■ **RAW DATA**:

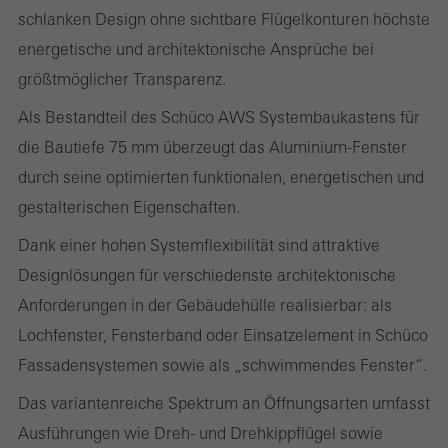
schlanken Design ohne sichtbare Flügelkonturen höchste
energetische und architektonische Ansprüche bei
größtmöglicher Transparenz.
Benötigte Cookies (essenziell, funktional, unverzichtbar), nicht
abschaltbar
Als Bestandteil des Schüco AWS Systembaukastens für
Technisch notwendige Cookies sind erforderlich, damit Schüco
die Bautiefe 75 mm überzeugt das Aluminium-Fenster
Webseiten einwandfrei funktionieren und können nicht deaktiviert
durch seine optimierten funktionalen, energetischen und
werden. Ohne diese Cookies können bestimmte Teile der
gestalterischen Eigenschaften.
Webseiten oder gewünschte Dienste nicht zur Verfügung gestellt
Dank einer hohen Systemflexibilität sind attraktive
werden.
Designlösungen für verschiedenste architektonische
Anforderungen in der Gebäudehülle realisierbar: als
Lochfenster, Fensterband oder Einsatzelement in Schüco
Statistik / Analyse Cookies
Fassadensystemen sowie als „schwimmendes Fenster“.
Diese Cookies werden zu statistischen Zwecken gesetzt, um die
Nutzung der Webseite zu analysieren und das Angebot,
Das variantenreiche Spektrum an Öffnungsarten umfasst
beispielsweise durch Auswertung von durchgeführten
Ausführungen wie Dreh- und Drehkippflügel sowie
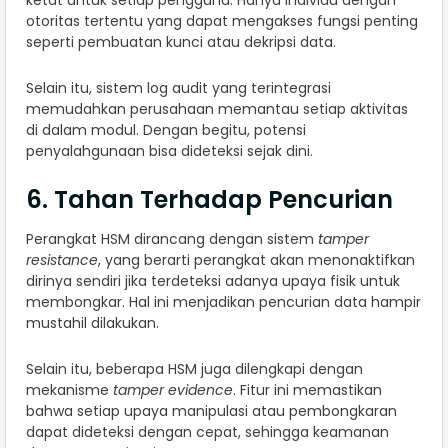
otoritas tertentu yang dapat mengakses fungsi penting
seperti pembuatan kunci atau dekripsi data.
Selain itu, sistem log audit yang terintegrasi
memudahkan perusahaan memantau setiap aktivitas
di dalam modul. Dengan begitu, potensi
penyalahgunaan bisa dideteksi sejak dini.
6. Tahan Terhadap Pencurian
Perangkat HSM dirancang dengan sistem
tamper
resistance
, yang berarti perangkat akan menonaktifkan
dirinya sendiri jika terdeteksi adanya upaya fisik untuk
membongkar. Hal ini menjadikan pencurian data hampir
mustahil dilakukan.
Selain itu, beberapa HSM juga dilengkapi dengan
mekanisme
tamper evidence
. Fitur ini memastikan
bahwa setiap upaya manipulasi atau pembongkaran
dapat dideteksi dengan cepat, sehingga keamanan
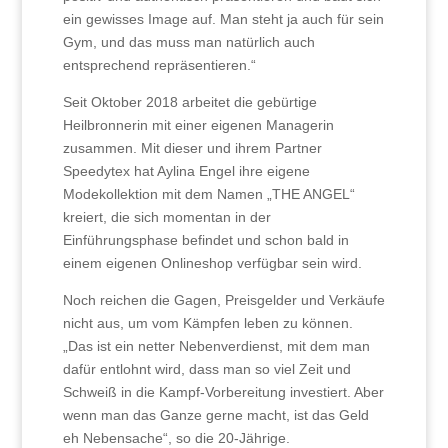
ein gewisses Image auf. Man steht ja auch für sein
Gym, und das muss man natürlich auch
entsprechend repräsentieren.“
Seit Oktober 2018 arbeitet die gebürtige
Heilbronnerin mit einer eigenen Managerin
zusammen. Mit dieser und ihrem Partner
Speedytex hat Aylina Engel ihre eigene
Modekollektion mit dem Namen „THE ANGEL“
kreiert, die sich momentan in der
Einführungsphase befindet und schon bald in
einem eigenen Onlineshop verfügbar sein wird.
Noch reichen die Gagen, Preisgelder und Verkäufe
nicht aus, um vom Kämpfen leben zu können.
„Das ist ein netter Nebenverdienst, mit dem man
dafür entlohnt wird, dass man so viel Zeit und
Schweiß in die Kampf-Vorbereitung investiert. Aber
wenn man das Ganze gerne macht, ist das Geld
eh Nebensache“, so die 20-Jährige.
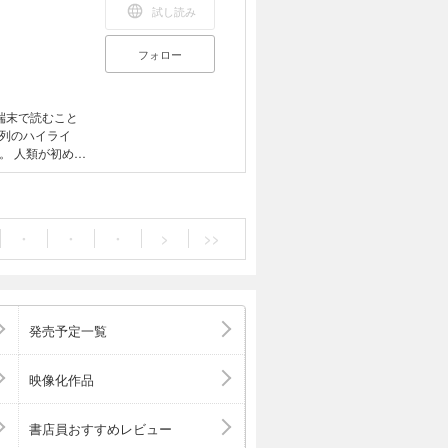
試し読み
フォロー
端末で読むこと
列のハイライ
めて
まりを築いた人々
何がわかるのか？
む理由」とは？
ネシアゲノム」
・
・
・
>
>>
ためにこんな墓
だけの人骨はど
謎が、頭の中を
「掘る」 より
発売予定一覧
はないか？ そ
るのではない
に検証するに値
映像化作品
、何に強かった
お酒に弱い遺伝子
書店員おすすめレビュー
が黒かったり青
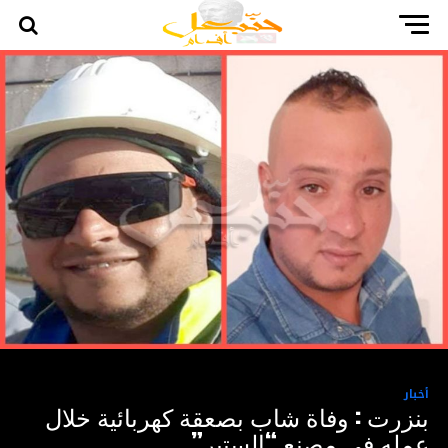
أخبار
بنزرت : وفاة شاب بصعقة كهربائية خلال
عمله في مصنع “الستير”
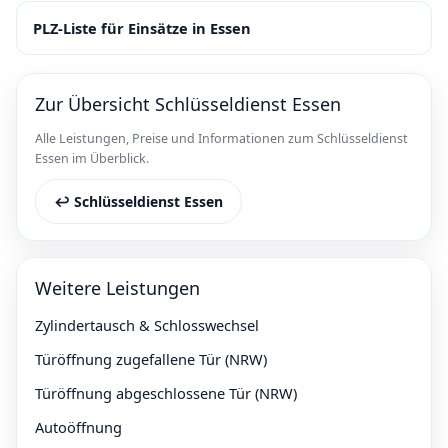
PLZ-Liste für Einsätze in Essen
Zur Übersicht Schlüsseldienst Essen
Alle Leistungen, Preise und Informationen zum Schlüsseldienst
Essen im Überblick.
↩︎ Schlüsseldienst Essen
Weitere Leistungen
Zylindertausch & Schlosswechsel
Türöffnung zugefallene Tür (NRW)
Türöffnung abgeschlossene Tür (NRW)
Autoöffnung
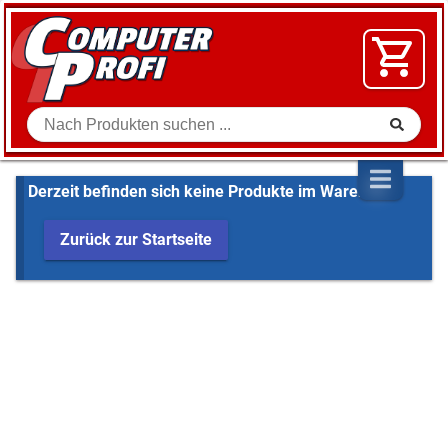
Zum Inhalt springen
SOFTWARE
VIDEO
FLOHMARKT
Suche
SHOP
Derzeit befinden sich keine Produkte im Warenkorb
Zurück zur Startseite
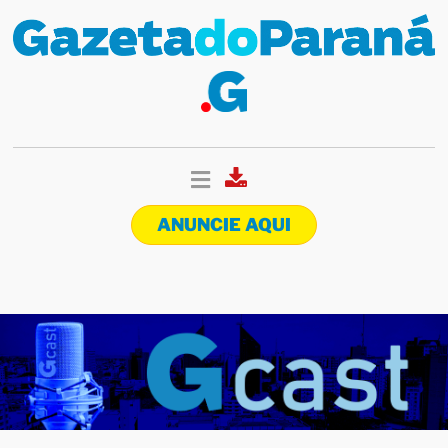
ANUNCIE AQUI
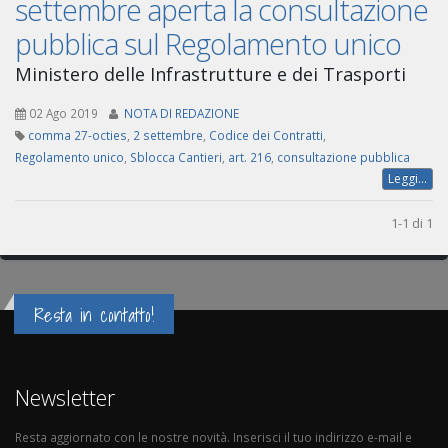
settembre aperta la consultazione
pubblica sul Regolamento unico
Ministero delle Infrastrutture e dei Trasporti
02 Ago 2019
NOTA DI REDAZIONE
comma 27-octies
,
2 settembre
,
Codice dei Contratti
,
Regolamento unico
,
Sblocca Cantieri
,
art. 216
,
consultazione pubblica
Leggi...
1-1 di 1
Resta in contatto!
Newsletter
Resta aggiornato con le nostre novità. Inserisci il tuo indirizzo e-mail e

■ **EXERCISE DETAILS**: From the material above, please return each line containing "Schlüsseldienst".

■ **REPLY**:
Zur Übersicht Schlüsseldienst Essen
Alle Leistungen, Preise und Informationen zum Schlüsseldienst
↩︎ Schlüsseldienst Essen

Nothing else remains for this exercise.